Bien des éducateurs ont été séduits ou contraints d’utiliser et de multiplier les temps et les techniques d’évaluation au point qu’il nous est arrivé de penser que, dans certaines classes et dans certaines circonscriptions, on en arrivait à passer plus de temps à évaluer, à remplir des grilles, qu’à « faire l’école ». Quand on voit la lourdeur et la précision sophistiquée de certains dispositifs d’évaluation/remédiation, la pression exercée sur les maîtres et sur les inspecteurs du premier degré, et quand, dans le même temps, on observe la réalité de la transformation des pratiques pédagogiques, on peut légitimement se poser la question de l’intérêt de la thélo(t)risation[1] de notre système éducatif. Ces pratiques ont desséché, désincarné, déshumanisé, la vie scolaire en privilégiant, parfois de manière autoritaire, l’apparence de technicité, renforçant les comportements bien connus d’inertie, de contournement des consignes voire de tricheries habilement maquillées.

Quand on y regarde de plus près, les choses sont beaucoup plus compliquées qu’il n’y paraît. Observant les usines à gaz longuement mises au point et… leurs dégâts, je m’interroge sur les intentions réelles des responsables de ce qui, de mon point de vue de pédagogue progressiste, est devenu une maladie nosocomiale du système éducatif, et sur le degré de vraie ou fausse naïveté de ceux qui l’ont cautionné voire amplifié. Je pense que personne ne peut soutenir objectivement que le développement de l’évaluation a amélioré l’efficacité du système. Mais les conceptions libérales et socio-libérales, la primauté de l’économique dans notre société, la faiblesse voire l’absence du débat sur les apprentissages, ont dissimulé les réalités et aveuglé une partie des responsables, à tous les niveaux, du système. Le contraire serait d’ailleurs stupéfiant dans la mesure où l’on reconnaît ne pas avoir été capable de mettre réellement en application les principes fondamentaux de la loi de 89 censés améliorer les performances de l’école, l’évaluation ne peut pas être en mesure de combler les carences et de bousculer l’immobilisme ambiant. Un thermomètre ne saurait en aucun cas être ni un remède aux maladies éventuelles ni un instrument de diagnostic, et encore moins, vu sa fragilité, un levier pour transformer les pratiques. Or tous les problèmes tournent autour de ces pratiques.

Au début de la mise en place des évaluations nationales CE2 / 6ème, on a tenté de faire croire qu’il s’agissait de détecter les faiblesses et les échecs des élèves pour permettre aux enseignants de réguler leurs pratiques. Mais ces pratiques n’étant jamais mises en cause, il n’y avait pas de raison d’en changer. Pour une majorité d’enseignants, il suffisait d’accroître le temps consacré à des exercices et le temps consacré à des explications magistrales, éventuellement en plus petit groupe, mais cela ne changeait rien, c’était toujours le même modèle pédagogique centré sur le maître, face aux élèves. On a du mal à faire comprendre aux enseignants et aux étudiants en IUFM que si un élève ne parvient pas à ingérer du gruyère, il est vain de lui expliquer que c’est bon pour lui, de multiplier les tentatives en lui expliquant plus lentement – la célèbre question sans réponse « tu as compris maintenant ? » pourrait faire l’affaire des humoristes -, en diminuant les doses ou en le dissimulant dans de la confiture, en le gavant provoquant nausées et vomissements chez l’apprenant et lassitude chez l’enseignant, en appelant médecins, psychologues et rééducateurs… Il faut simplement changer de fromage, offrir un plateau, proposer du chaource ou du maroilles dans lesquels on trouvera au moins la même quantité de calcium, et peut-être du plaisir et l’envie de trouver soi-même dans d’autres fromages des appoints de calcium.

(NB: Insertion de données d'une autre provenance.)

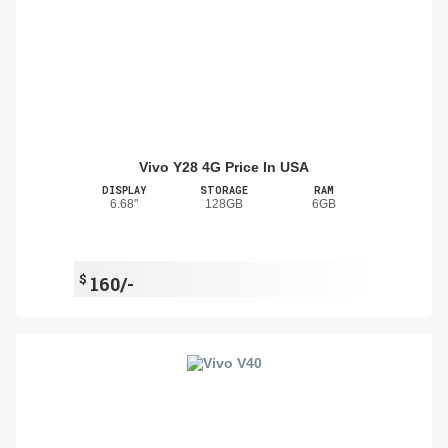
Vivo Y28 4G Price In USA
DISPLAY
STORAGE
RAM
6.68"
128GB
6GB
$
160/-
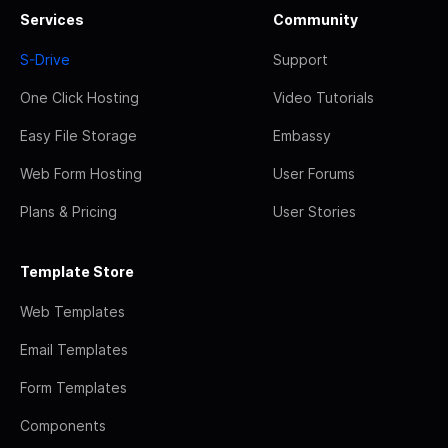
Services
Community
S-Drive
Support
One Click Hosting
Video Tutorials
Easy File Storage
Embassy
Web Form Hosting
User Forums
Plans & Pricing
User Stories
Template Store
Web Templates
Email Templates
Form Templates
Components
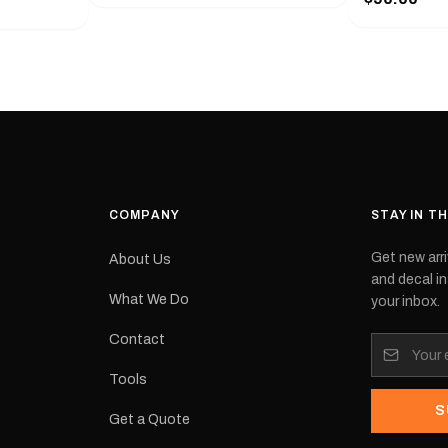
with a pair o
turer
the model nu
cement logo
choose. They
tch the
meaning they
signed for
original equ
and
Please selec
 the
interested in.
e.Each
d on premium
ith a UV-
waterproof
COMPANY
STAY IN T
 outdoor
Get new arri
About Us
e
and decal in
inished and
What We Do
your inbox.
lbourne
tracked
Contact
its:
Tools
S
Get a Quote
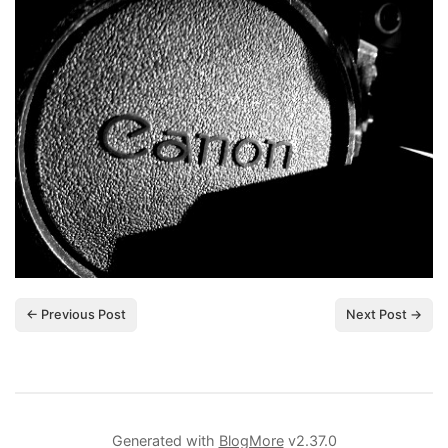
← Previous Post
Next Post →
Generated with
BlogMore
v2.37.0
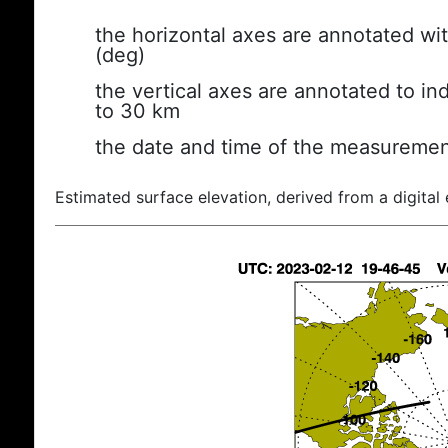
the horizontal axes are annotated wit
(deg)
the vertical axes are annotated to ind
to 30 km
the date and time of the measuremen
Estimated surface elevation, derived from a digital 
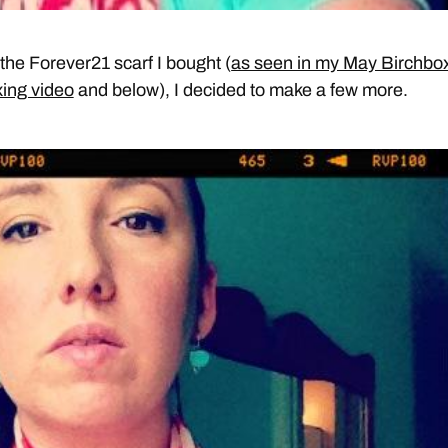
 the Forever21 scarf I bought (
as seen in my May Birchbo
ing video
and below), I decided to make a few more.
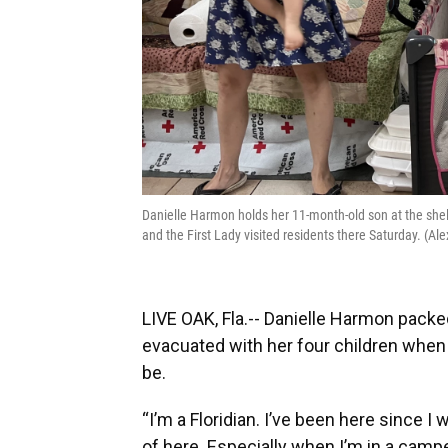
Danielle Harmon holds her 11-month-old son at the she
and the First Lady visited residents there Saturday. (
LIVE OAK, Fla.-- Danielle Harmon packed
evacuated with her four children when
be.
“I’m a Floridian. I’ve been here since I
of here. Especially when I’m in a campe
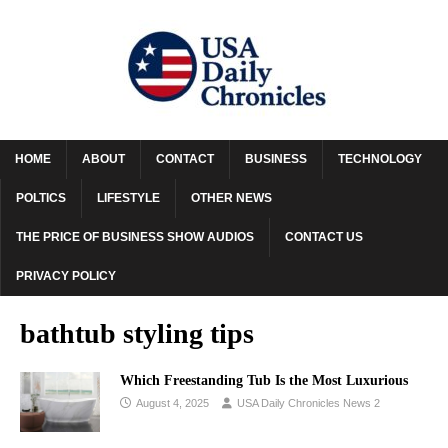
HOME
ABOUT
CONTACT
BUSINESS
TECHNOLOGY
POLTICS
LIFESTYLE
OTHER NEWS
THE PRICE OF BUSINESS SHOW AUDIOS
CONTACT US
PRIVACY POLICY
bathtub styling tips
Which Freestanding Tub Is the Most Luxurious
August 4, 2025
USA Daily Chronicles News 2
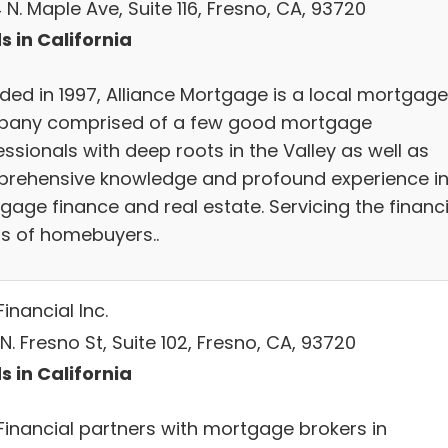
N. Maple Ave, Suite 116, Fresno, CA, 93720
s in California
ded in 1997, Alliance Mortgage is a local mortgage
any comprised of a few good mortgage
ssionals with deep roots in the Valley as well as
rehensive knowledge and profound experience i
gage finance and real estate. Servicing the financ
s of homebuyers..
inancial Inc.
N. Fresno St, Suite 102, Fresno, CA, 93720
s in California
Financial partners with mortgage brokers in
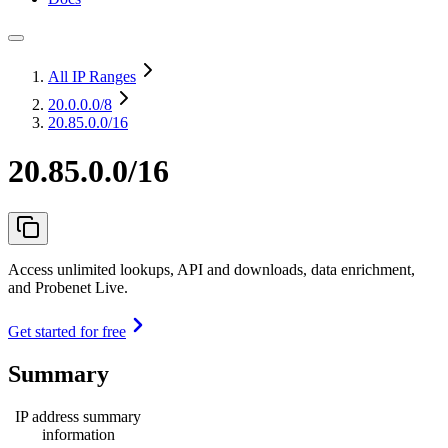
All IP Ranges
20.0.0.0
/8
20.85.0.0/16
20.85.0.0/16
Access unlimited lookups, API and downloads, data enrichment,
and Probenet Live.
Get started for free
Summary
IP address summary
information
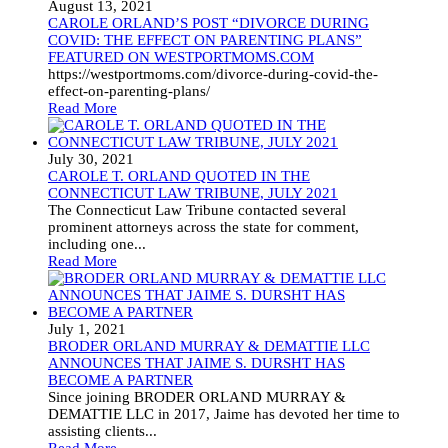
August 13, 2021
CAROLE ORLAND’S POST “DIVORCE DURING
COVID: THE EFFECT ON PARENTING PLANS”
FEATURED ON WESTPORTMOMS.COM
https://westportmoms.com/divorce-during-covid-the-
effect-on-parenting-plans/
Read More
July 30, 2021
CAROLE T. ORLAND QUOTED IN THE
CONNECTICUT LAW TRIBUNE, JULY 2021
The Connecticut Law Tribune contacted several
prominent attorneys across the state for comment,
including one...
Read More
July 1, 2021
BRODER ORLAND MURRAY & DEMATTIE LLC
ANNOUNCES THAT JAIME S. DURSHT HAS
BECOME A PARTNER
Since joining BRODER ORLAND MURRAY &
DEMATTIE LLC in 2017, Jaime has devoted her time to
assisting clients...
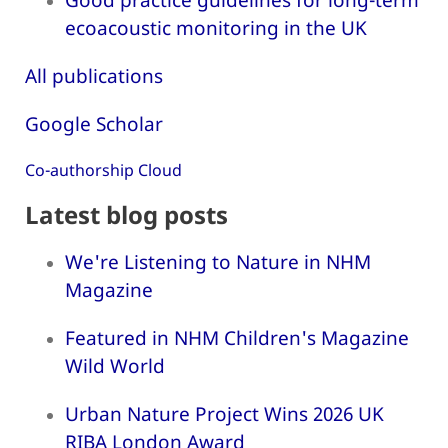
ecoacoustic monitoring in the UK
All publications
Google Scholar
Co-authorship Cloud
Latest blog posts
We're Listening to Nature in NHM
Magazine
Featured in NHM Children's Magazine
Wild World
Urban Nature Project Wins 2026 UK
RIBA London Award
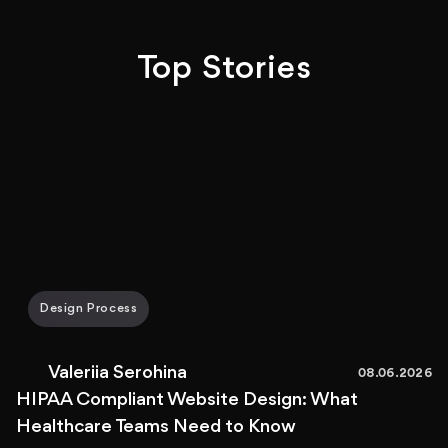
Top Stories
Design Process
Valeriia Serohina
08.06.2026
HIPAA Compliant Website Design: What
Healthcare Teams Need to Know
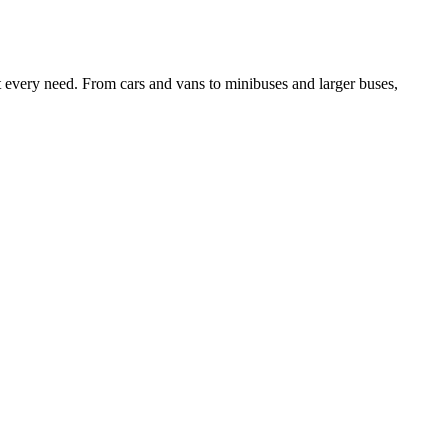
it every need. From cars and vans to minibuses and larger buses,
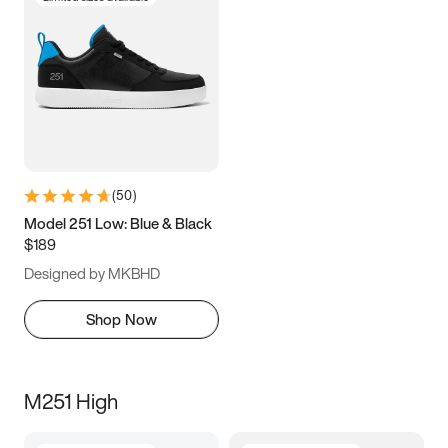
(
50
)
Model 251 Low: Blue & Black
$189
Designed by MKBHD
Shop Now
M251 High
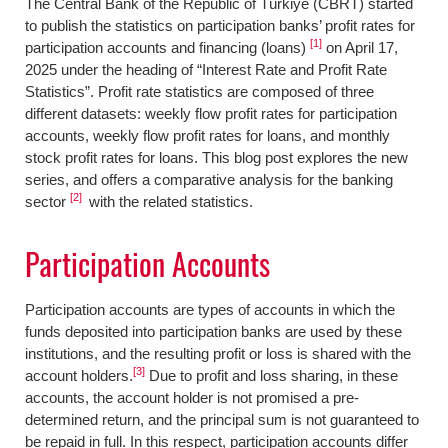
The Central Bank of the Republic of Türkiye (CBRT) started
to publish the statistics on participation banks’ profit rates for
[1]
participation accounts and financing (loans)
on April 17,
2025 under the heading of “Interest Rate and Profit Rate
Statistics”. Profit rate statistics are composed of three
different datasets: weekly flow profit rates for participation
accounts, weekly flow profit rates for loans, and monthly
stock profit rates for loans. This blog post explores the new
series, and offers a comparative analysis for the banking
[2]
sector
with the related statistics.
Participation Accounts
Participation accounts are types of accounts in which the
funds deposited into participation banks are used by these
institutions, and the resulting profit or loss is shared with the
[3]
account holders.
Due to profit and loss sharing, in these
accounts, the account holder is not promised a pre-
determined return, and the principal sum is not guaranteed to
be repaid in full. In this respect, participation accounts differ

Une seule méthode, éternelle, la transmission

Cette persistance trouve des explications, si l’on veut en chercher, dans l’histoire et dans la culture des enseignants. Elle est très bien décrite dans le livre de Davidenkoff et Perucca, « La République des enseignants »[2]. Pour une grande majorité des enseignants, l’acte d’enseigner est un acte de transmission et d’explication magistrale. Le professeur possède le savoir et il le transmet avec plus ou moins de talent, plus ou moins la capacité d’imposer son autorité ou d’intéresser ses élèves. La transmission serait fondamentale, elle serait universelle et éternelle. Si elle ne fonctionne pas, c’est qu’il faut restaurer l’autorité, c’est que les parents ne font pas leur travail de « sous-enseignant » ou de répétiteur, c’est que les enfants sont plus bêtes qu’avant et surtout qu’ils ne travaillent pas assez. Il est pourtant assez contradictoire et curieux que ceux-là même qui protestent contre la dégradation de l’image et de la place des enseignants dans la société affirment que l’essentiel ou presque de la réussite scolaire se trouve dans l’aide des parents ou dans le travail personnel hors de la classe ! On répète donc facilement que le niveau baisse en omettant en toute bonne foi de se remettre en cause… Une analyse des discours des professeurs dans les pénibles conseils de classe des collèges est, à cet égard et à d’autres, édifiante. Les classes sont presque toujours « mauvaises cette année, à part quelques éléments… ». Et elles le sont probablement si on les compare à celles d’il y a 40 ans qui étaient constituées d’une sélection d’élèves (concours d’entrée en sixième, concours de bourses nationales, concours de bourses des mines dans le bassin minier…). L’argument suprême des professeurs, quand on les pousse un peu dans leurs retranchements, est émouvant dans sa simplicité : « D’accord, mais il faut bien donner d’abord les bases ! ». Ils ignorent que ces fameuses bases peuvent très bien ne pas être « données » mais construites elles aussi … et que pour chaque savoir, il peut y avoir de nouvelles bases et que, par conséquent, nous sommes toujours dans les bases… ce qui conduit à toujours « donner » ! CQFD.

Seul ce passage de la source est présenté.